Most of us have been trained to picture a cord of wood as a neatly stacked pile measuring 4x4x8 feet. But how much of that 128-cubic-foot rectangle is wood and how much is air?
Searching on the internet, I found the consensus to be that one cord of wood contains about 85 cubic feet of solid wood, which means that 43 cubic feet of that must not be wood. That breaks down to roughly two-thirds wood and one-third air. But I’ve stacked a lot of wood, and my instincts told me that couldn’t possibly be right. To visualize what a stack that airy would look like, I took my son’s Lego set and made a wall that was exactly one-third air. There was no way I could stack a row of wood with that much air in it even if I tried.
But Legos aren’t firewood. To figure out how much air was in a row of firewood, I came up with the idea of stapling a piece of garden fence to my stack of wood and counting the number of times I found air versus wood at each corner of the 1-inch x 3-inch rectangles. With enough samples, I would have a good approximation of how much wood and how much air there was. The area of fence that I counted had 200 corners, and I found wood 171 times. So, in my case, a well-stacked row of wood is 86 percent solid, which in a perfectly stacked row would amount to about 110 cubic feet of wood.
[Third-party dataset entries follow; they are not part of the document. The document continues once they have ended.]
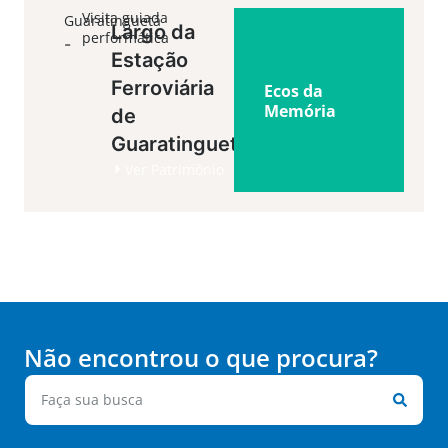
Visita guiada
Guaratinguetá
Largo da
performática
-
Estação
Ferroviária
Ecos da
Memória
de
Guaratinguetá
Ver Patrimônio
Não encontrou o que procura?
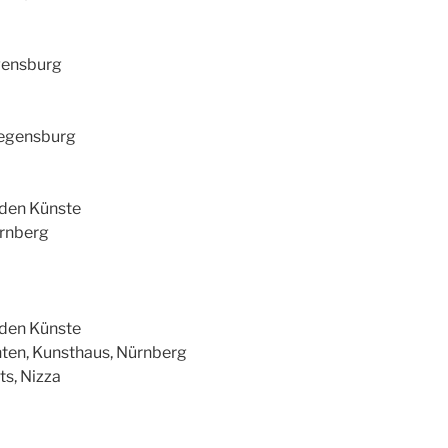
egensburg
Regensburg
nden Künste
ürnberg
nden Künste
ten, Kunsthaus, Nürnberg
s, Nizza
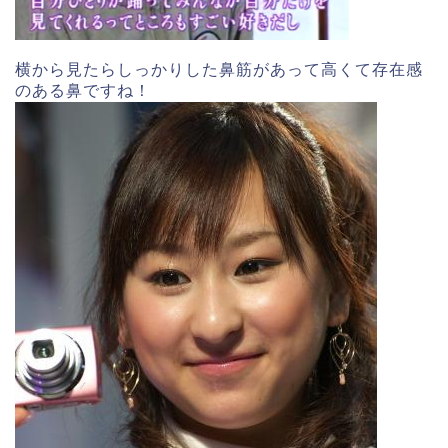
横から見たらしっかりした鼻筋があって高くて存在感
のある鼻ですね！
But my row is not a perfectly stacked cord, nor is each piece cut to exactly the same length. I typically cut my firewood to 16-inch lengths, measured with a stick of wood and marked with an axe, hardly a precise method. Sampling my stacks, I found that my presumed 16-inch pieces of wood ran between 15 and 17 inches, averaging 15.5. (Nor is every piece cut square on the ends.) My pieces are short by an average of 3.1 percent, so my stacked “cord” is now down to around 106 cubic feet of wood. There’s undoubtedly more loss in other places, like the bark itself. I’m happy when I come across black locust, but there certainly is a lot of air space contained in its deeply furrowed bark.
So where did this consensus figure that a stacked cord is two-thirds wood come from? I was able to contact the owner of one of the websites that published that information. He informed me that his figure wasn’t based on measuring a carefully stacked cord but rather on a study that measured the average weight of wood that was delivered to a typical consumer. This is quite different than the way I was looking at it. In that context, how would you know if the cord was really a cord to begin with? I found tables online that gave both the weight per cubic foot and the weight per cord of several firewood species, and some quick math indicated that there’s roughly 60 percent solid wood in a cord, though it’s not clear what assumptions they made about size and stacking.
Even simple science provides more questions than answers. I think I was able to prove, though, that an honest cord will be, at best, about 82 percent solid wood when stacked. Then that cord will shrink as it dries – 6 percent or more. Is it no longer a cord at that point, or is it a cord with more air space? More questions to ponder, but the good thing is that all of the BTUs are still there.